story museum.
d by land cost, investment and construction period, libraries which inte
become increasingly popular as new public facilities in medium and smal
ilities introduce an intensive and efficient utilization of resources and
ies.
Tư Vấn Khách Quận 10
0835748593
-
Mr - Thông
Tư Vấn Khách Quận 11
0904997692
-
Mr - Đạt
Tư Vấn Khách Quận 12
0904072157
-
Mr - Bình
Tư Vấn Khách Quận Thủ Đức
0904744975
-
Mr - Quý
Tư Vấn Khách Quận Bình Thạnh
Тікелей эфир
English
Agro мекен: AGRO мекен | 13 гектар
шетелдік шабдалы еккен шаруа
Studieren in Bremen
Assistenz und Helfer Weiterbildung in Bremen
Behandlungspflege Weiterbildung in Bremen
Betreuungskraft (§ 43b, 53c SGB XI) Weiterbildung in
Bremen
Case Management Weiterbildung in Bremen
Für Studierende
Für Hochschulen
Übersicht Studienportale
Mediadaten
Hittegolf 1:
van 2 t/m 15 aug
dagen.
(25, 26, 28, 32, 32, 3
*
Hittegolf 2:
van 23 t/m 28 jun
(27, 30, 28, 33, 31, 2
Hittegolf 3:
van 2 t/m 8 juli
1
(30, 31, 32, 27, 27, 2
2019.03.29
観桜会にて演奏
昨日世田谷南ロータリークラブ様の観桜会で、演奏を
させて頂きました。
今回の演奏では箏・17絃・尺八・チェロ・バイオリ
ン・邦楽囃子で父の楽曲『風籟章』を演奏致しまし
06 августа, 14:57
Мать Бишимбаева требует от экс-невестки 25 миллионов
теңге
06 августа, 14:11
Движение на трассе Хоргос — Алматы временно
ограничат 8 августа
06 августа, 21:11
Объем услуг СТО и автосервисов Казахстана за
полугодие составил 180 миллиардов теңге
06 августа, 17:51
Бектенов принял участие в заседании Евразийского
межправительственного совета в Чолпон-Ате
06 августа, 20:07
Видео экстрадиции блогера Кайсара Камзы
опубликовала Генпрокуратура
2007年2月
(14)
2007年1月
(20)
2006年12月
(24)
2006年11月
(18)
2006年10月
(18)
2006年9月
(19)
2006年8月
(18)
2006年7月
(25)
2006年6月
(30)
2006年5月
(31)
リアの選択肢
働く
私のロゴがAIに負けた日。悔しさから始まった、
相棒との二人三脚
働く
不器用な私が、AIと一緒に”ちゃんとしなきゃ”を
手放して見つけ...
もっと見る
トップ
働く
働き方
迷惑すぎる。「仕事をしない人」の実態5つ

__BRIEF__
Exact copies of all the entries above should be returned.

__EXERCISE OUTPUT__
story museum.
d by land cost, investment and construction period, libraries which inte
become increasingly popular as new public facilities in medium and smal
ilities introduce an intensive and efficient utilization of resources and
ies.
Tư Vấn Khách Quận 10
0835748593
-
Mr - Thông
Tư Vấn Khách Quận 11
0904997692
-
Mr - Đạt
Tư Vấn Khách Quận 12
0904072157
-
Mr - Bình
Tư Vấn Khách Quận Thủ Đức
0904744975
-
Mr - Quý
Tư Vấn Khách Quận Bình Thạnh
Тікелей эфир
English
Agro мекен: AGRO мекен | 13 гектар
шетелдік шабдалы еккен шаруа
Studieren in Bremen
Assistenz und Helfer Weiterbildung in Bremen
Behandlungspflege Weiterbildung in Bremen
Betreuungskraft (§ 43b, 53c SGB XI) Weiterbildung in
Bremen
Case Management Weiterbildung in Bremen
Für Studierende
Für Hochschulen
Übersicht Studienportale
Mediadaten
Hittegolf 1:
van 2 t/m 15 aug
dagen.
(25, 26, 28, 32, 32, 3
*
Hittegolf 2:
van 23 t/m 28 jun
(27, 30, 28, 33, 31, 2
Hittegolf 3:
van 2 t/m 8 juli
1
(30, 31, 32, 27, 27, 2
2019.03.29
観桜会にて演奏
昨日世田谷南ロータリークラブ様の観桜会で、演奏を
させて頂きました。
今回の演奏では箏・17絃・尺八・チェロ・バイオリ
ン・邦楽囃子で父の楽曲『風籟章』を演奏致しまし
06 августа, 14:57
Мать Бишимбаева требует от экс-невестки 25 миллионов
теңге
06 августа, 14:11
Движение на трассе Хоргос — Алматы временно
ограничат 8 августа
06 августа, 21:11
Объем услуг СТО и автосервисов Казахстана за
полугодие составил 180 миллиардов теңге
06 августа, 17:51
Бектенов принял участие в заседании Евразийского
межправительственного совета в Чолпон-Ате
06 августа, 20:07
Видео экстрадиции блогера Кайсара Камзы
опубликовала Генпрокуратура
2007年2月
(14)
2007年1月
(20)
2006年12月
(24)
2006年11月
(18)
2006年10月
(18)
2006年9月
(19)
2006年8月
(18)
2006年7月
(25)
2006年6月
(30)
2006年5月
(31)
リアの選択肢
働く
私のロゴがAIに負けた日。悔しさから始まった、
相棒との二人三脚
働く
不器用な私が、AIと一緒に”ちゃんとしなきゃ”を
手放して見つけ...
もっと見る
トップ
働く
働き方
迷惑すぎる。「仕事をしない人」の実態5つ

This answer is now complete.